Noggin by John Corey Whaley. A sci-fi YA read that is funny, and not too science fictiony. A 16 year old teen gets brought back from the dead (because of cryogenics) to find that his head has been sewn onto the head of another teen and five years has passed since he was put to sleep. That’s the only science fiction part of the book – the rest deals with everyone else being five years older and him figuring out how to cope.
Fans of Carl Hiaasen will be pleased to know that he has his first YA book out. Skink-No Surrender is a bit tamer than his adult reads and a lot more interesting than his children’s books. Richard and Skink (the one-eyed, hermit, eco-terrorist, ex-governor are trying to find Richard’s cousin who ran away right before she was supposed to be shipped off to boarding school. You will either love this book or hate it. If you love it, check out Hiaasen’s other books that we have in the library. It is not as over the top like a lot of Hiaasen’s books, which could be a good thing or a bad thing.
One book that I haven’t read yet (and will be next on my list if it isn’t checked out when I’m looking for a book to read) isThreatened by Eliot Schrefer. This book takes place in the African jungle and brings up questions of conservation. Luc lost his whole family to AIDS and as an orphan, has to fend for himself. He gets a job offer to go to the jungle with a stranger to study the lives of chimpanzees. The cover sold the book to me and I’ve been intrigued since.

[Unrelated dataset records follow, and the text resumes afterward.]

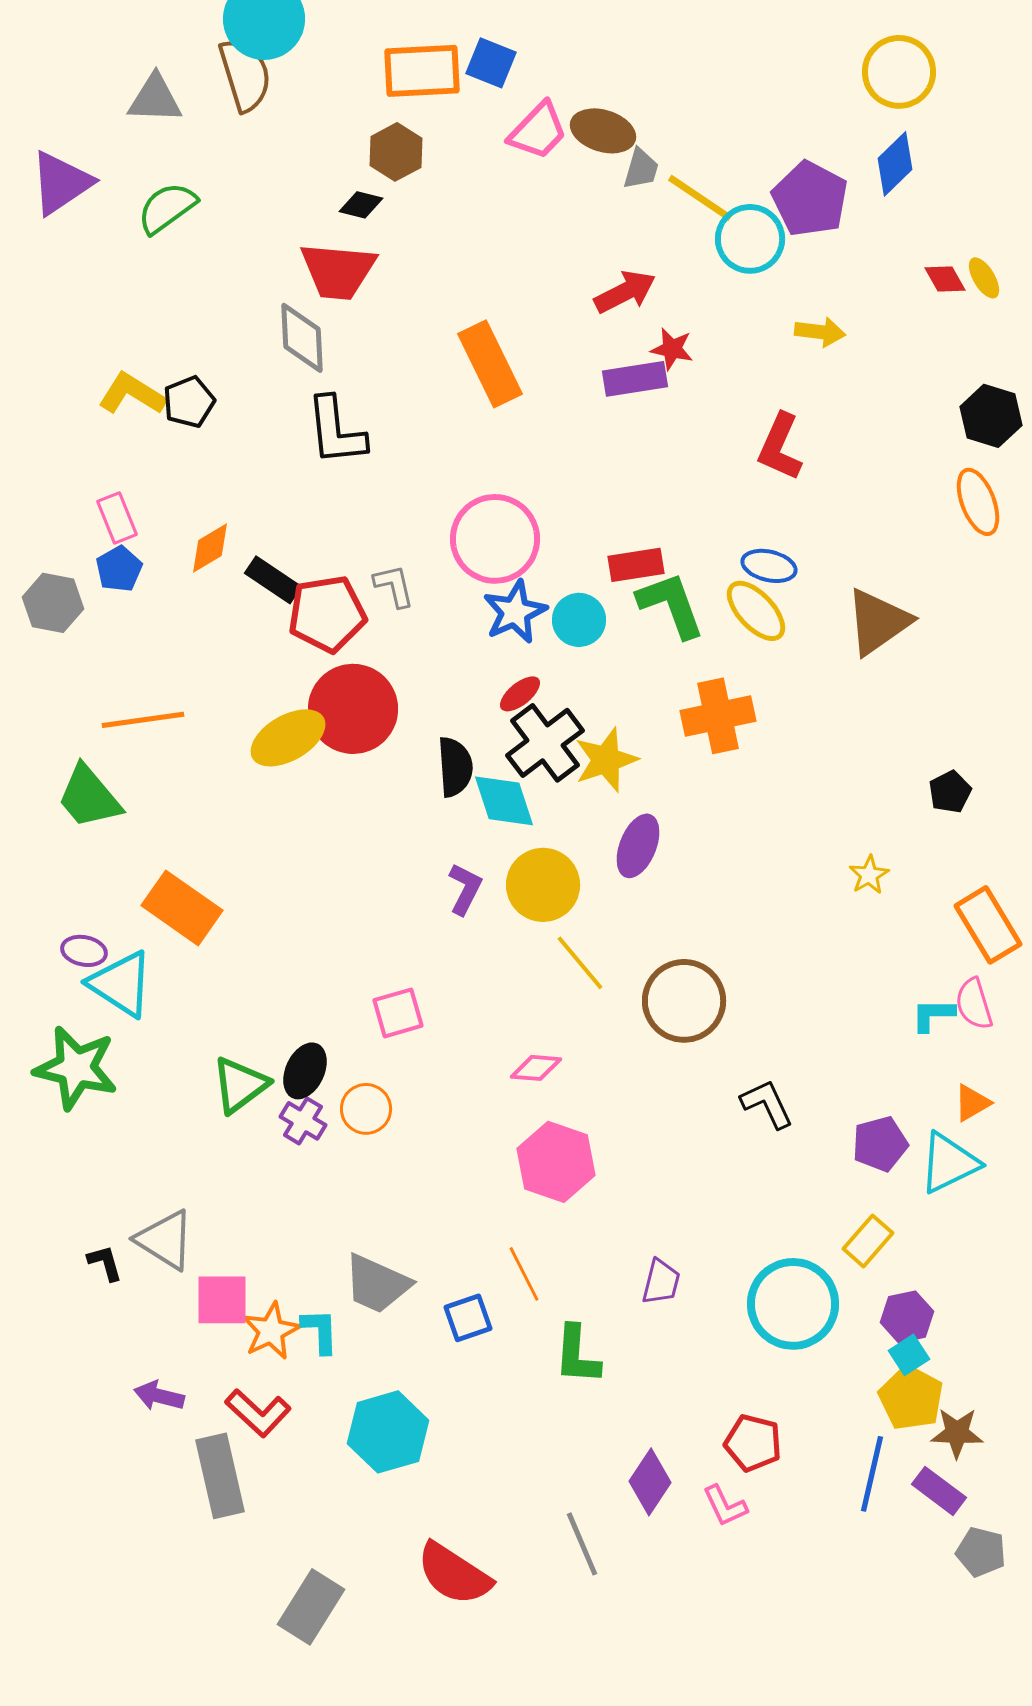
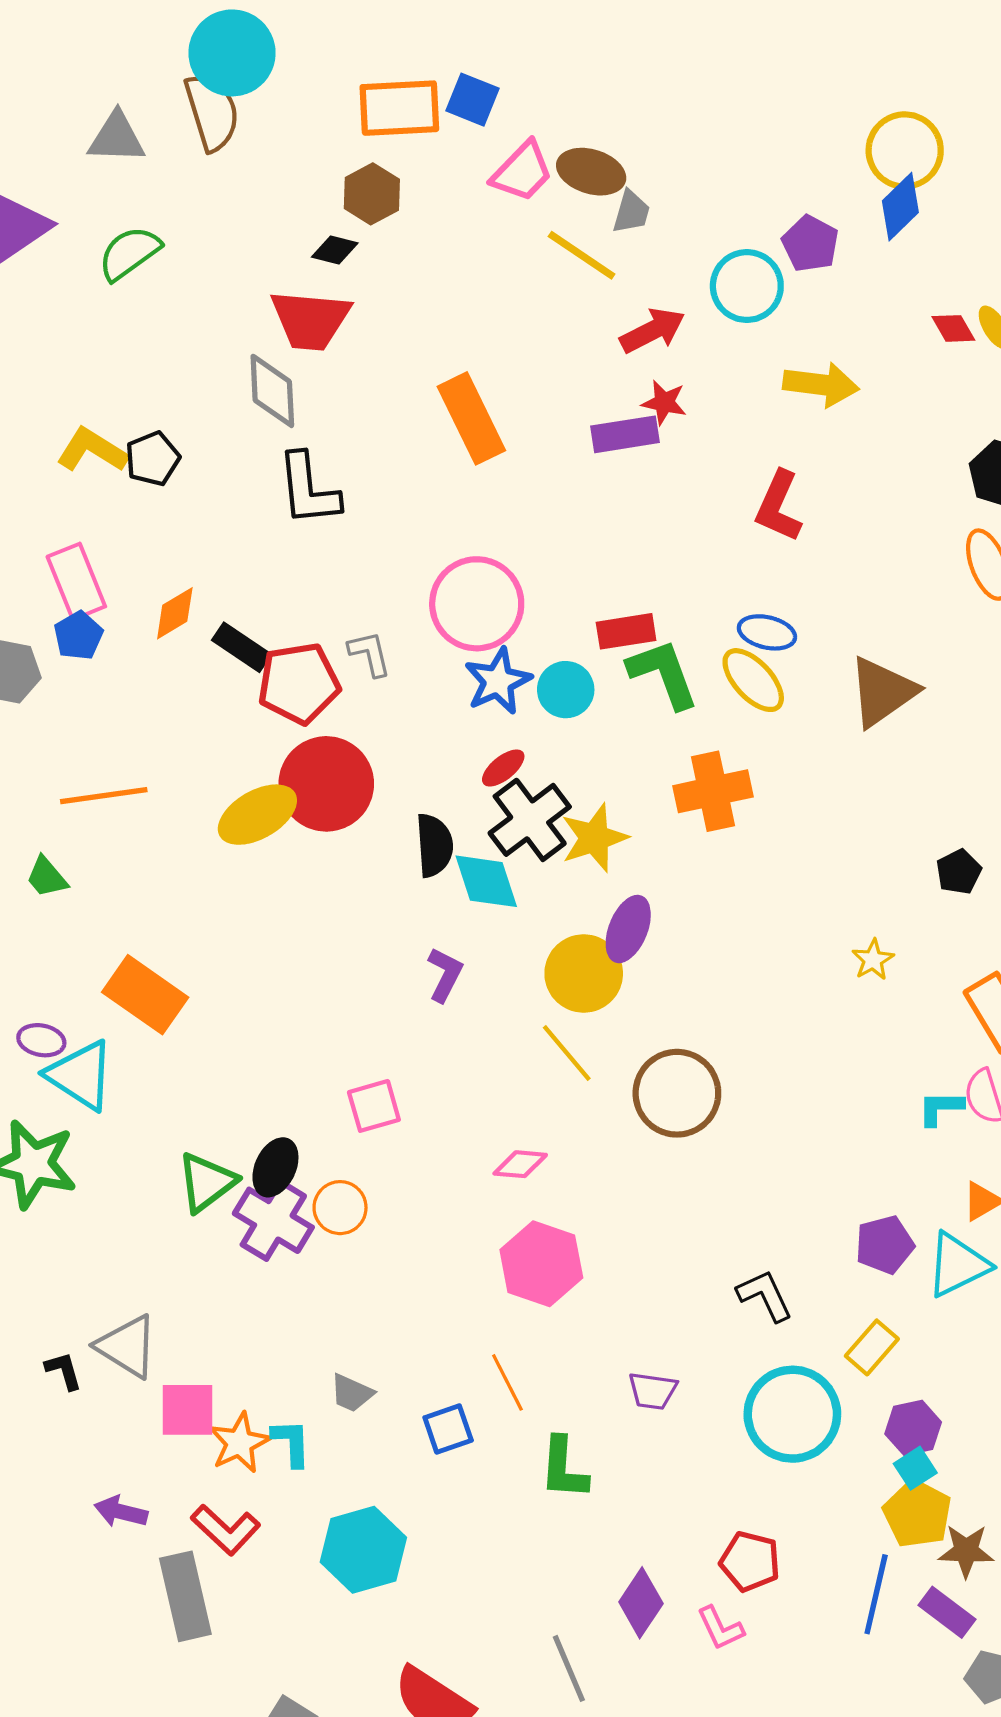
yellow circle: (899, 72) -> (905, 150), moved
yellow line: (700, 198) -> (582, 255), moved
purple pentagon: (810, 199) -> (810, 244), size x0.7
red arrow: (625, 292) -> (653, 331), moved
yellow arrow: (820, 332) -> (821, 385), size x1.4
pink rectangle: (117, 518) -> (76, 582), size x1.4
green trapezoid: (89, 797) -> (47, 877), size x0.6
yellow circle: (543, 885) -> (584, 973), moved
black L-shape: (767, 1104) -> (765, 1296), moved
purple cross: (303, 1121) -> (273, 1220), size x1.6
purple trapezoid: (661, 1282) -> (653, 1391), turned 84
gray trapezoid: (377, 1284) -> (352, 1393), size x0.6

Come by the library and check out some of our National Book Award long listed books in the young people’s literature category. You don’t have to be a child or a teen to enjoy these books and I guarantee that they are a lot more fun than many of the books in the adult fiction category! The winner of the National Book Awards will be announced in mid-November, so if you can’t finish them all, make sure to at least check out the winners.